- REQUIRED ACTION -
Reply with one number only: the count of lines below that contain the word "more".

- DATA SUPPLIED -
• • • • • • •
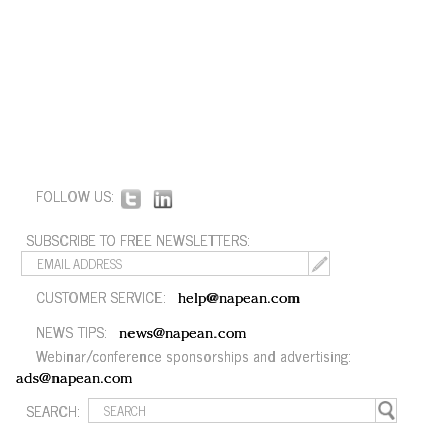
FOLLOW US:
SUBSCRIBE TO FREE NEWSLETTERS:
CUSTOMER SERVICE:
help@napean.com
NEWS TIPS:
news@napean.com
Webinar/conference sponsorships and advertising:
ads@napean.com
SEARCH:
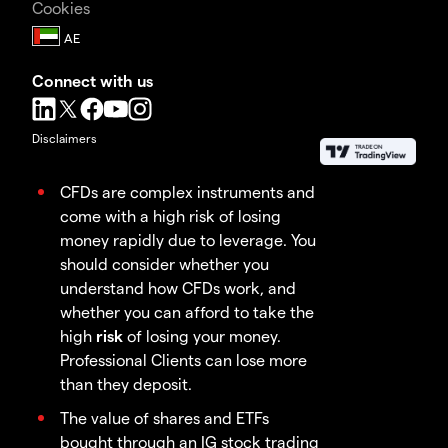
Cookies
Connect with us
Disclaimers
CFDs are complex instruments and
come with a high risk of losing
money rapidly due to leverage. You
should consider whether you
understand how CFDs work, and
whether you can afford to take the
high
risk
of losing your money.
Professional Clients can lose more
than they deposit.
The value of shares and ETFs
bought through an IG stock trading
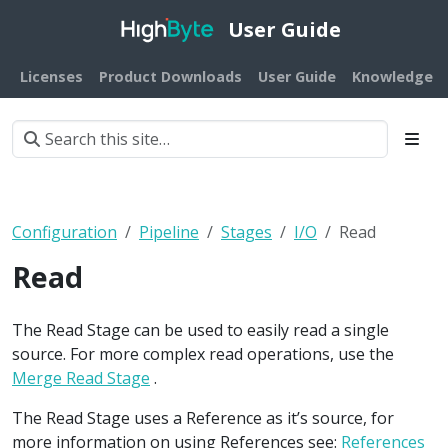
User Guide
Licenses
Product Downloads
User Guide
Knowledge B
Configuration
Pipeline
Stages
I/O
Read
Read
The Read Stage can be used to easily read a single
source. For more complex read operations, use the
Merge Read Stage
.
The Read Stage uses a Reference as it’s source, for
more information on using References see:
References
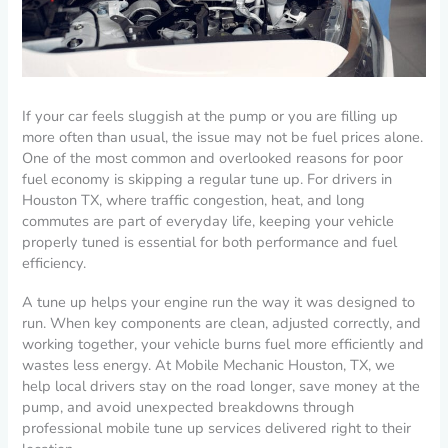
If your car feels sluggish at the pump or you are filling up
more often than usual, the issue may not be fuel prices alone.
One of the most common and overlooked reasons for poor
fuel economy is skipping a regular tune up. For drivers in
Houston TX, where traffic congestion, heat, and long
commutes are part of everyday life, keeping your vehicle
properly tuned is essential for both performance and fuel
efficiency.
A tune up helps your engine run the way it was designed to
run. When key components are clean, adjusted correctly, and
working together, your vehicle burns fuel more efficiently and
wastes less energy. At Mobile Mechanic Houston, TX, we
help local drivers stay on the road longer, save money at the
pump, and avoid unexpected breakdowns through
professional mobile tune up services delivered right to their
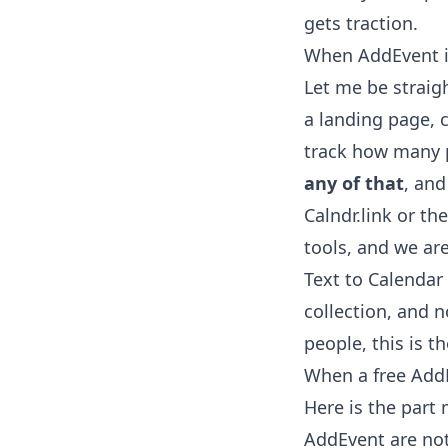
gets traction.
When AddEvent is
Let me be straig
a landing page, c
track how many p
any of that
, and
Calndr.link or t
tools, and we ar
Text to Calenda
collection, and n
people, this is 
When a free AddE
Here is the part
AddEvent are not 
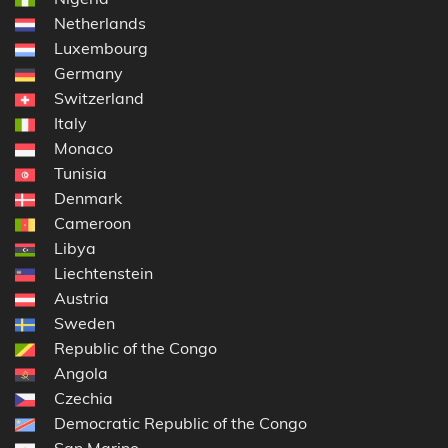
Netherlands
Luxembourg
Germany
Switzerland
Italy
Monaco
Tunisia
Denmark
Cameroon
Libya
Liechtenstein
Austria
Sweden
Republic of the Congo
Angola
Czechia
Democratic Republic of the Congo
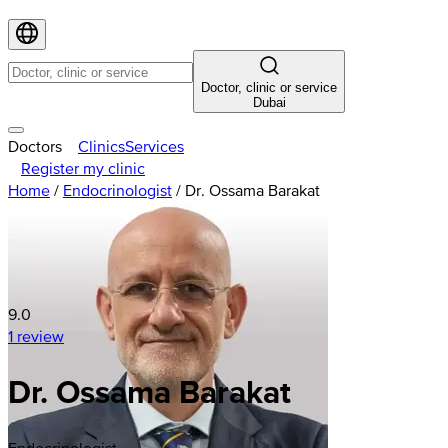
Doctor, clinic or service
Dubai
Doctors
Clinics
Services
Register my clinic
Home
/
Endocrinologist
/
Dr. Ossama Barakat
9.0
1 review
Dr. Ossama Barakat
Endocrinologist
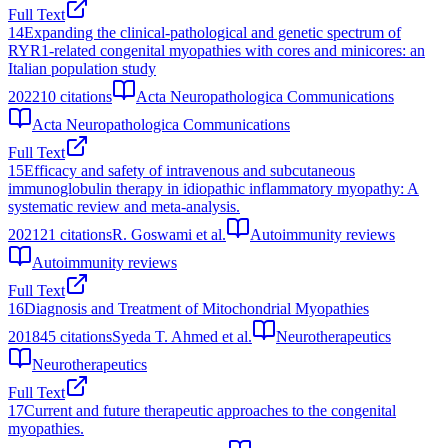
Full Text
14
Expanding the clinical-pathological and genetic spectrum of
RYR1-related congenital myopathies with cores and minicores: an
Italian population study
2022
10
citations
Acta Neuropathologica Communications
Acta Neuropathologica Communications
Full Text
15
Efficacy and safety of intravenous and subcutaneous
immunoglobulin therapy in idiopathic inflammatory myopathy: A
systematic review and meta-analysis.
2021
21
citations
R. Goswami et al.
Autoimmunity reviews
Autoimmunity reviews
Full Text
16
Diagnosis and Treatment of Mitochondrial Myopathies
2018
45
citations
Syeda T. Ahmed et al.
Neurotherapeutics
Neurotherapeutics
Full Text
17
Current and future therapeutic approaches to the congenital
myopathies.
• • • • • • •
- RESULT OF THE EXERCISE -
5